→ WORK TASK
Please restate each line of the data that follows word for word, skipping any image.

→ ENTRIES SHOWN
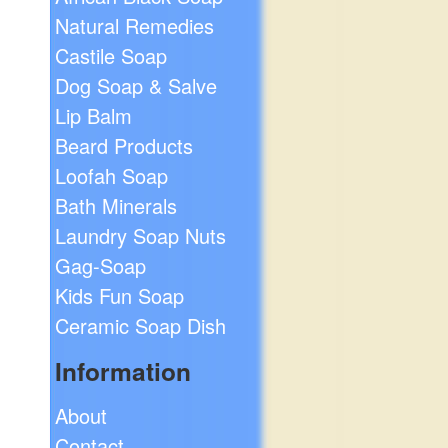
Natural Remedies
Castile Soap
Dog Soap & Salve
Lip Balm
Beard Products
Loofah Soap
Bath Minerals
Laundry Soap Nuts
Gag-Soap
Kids Fun Soap
Ceramic Soap Dish
Information
About
Contact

→ RESULT
Natural Remedies
Castile Soap
Dog Soap & Salve
Lip Balm
Beard Products
Loofah Soap
Bath Minerals
Laundry Soap Nuts
Gag-Soap
Kids Fun Soap
Ceramic Soap Dish
Information
About
Contact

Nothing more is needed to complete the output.